[Supplied information — start]

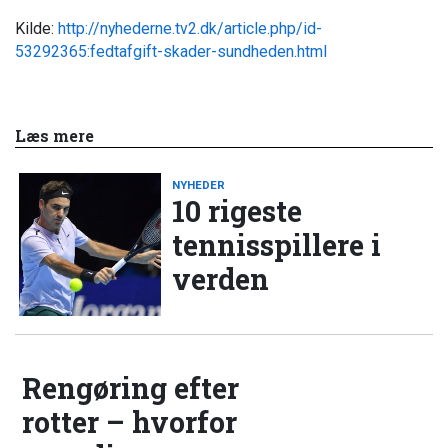
Kilde:
http://nyhederne.tv2.dk/article.php/id-
53292365:fedtafgift-skader-sundheden.html
Læs mere
NYHEDER
10 rigeste
tennisspillere i
verden
Rengøring efter
rotter – hvorfor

[Supplied information — finish]

Locate "53292365:fedtafgift-skader-sundheden.html" in the material, then quote the line that contains it and all lines after it through the final one.

53292365:fedtafgift-skader-sundheden.html
Læs mere
NYHEDER
10 rigeste
tennisspillere i
verden
Rengøring efter
rotter – hvorfor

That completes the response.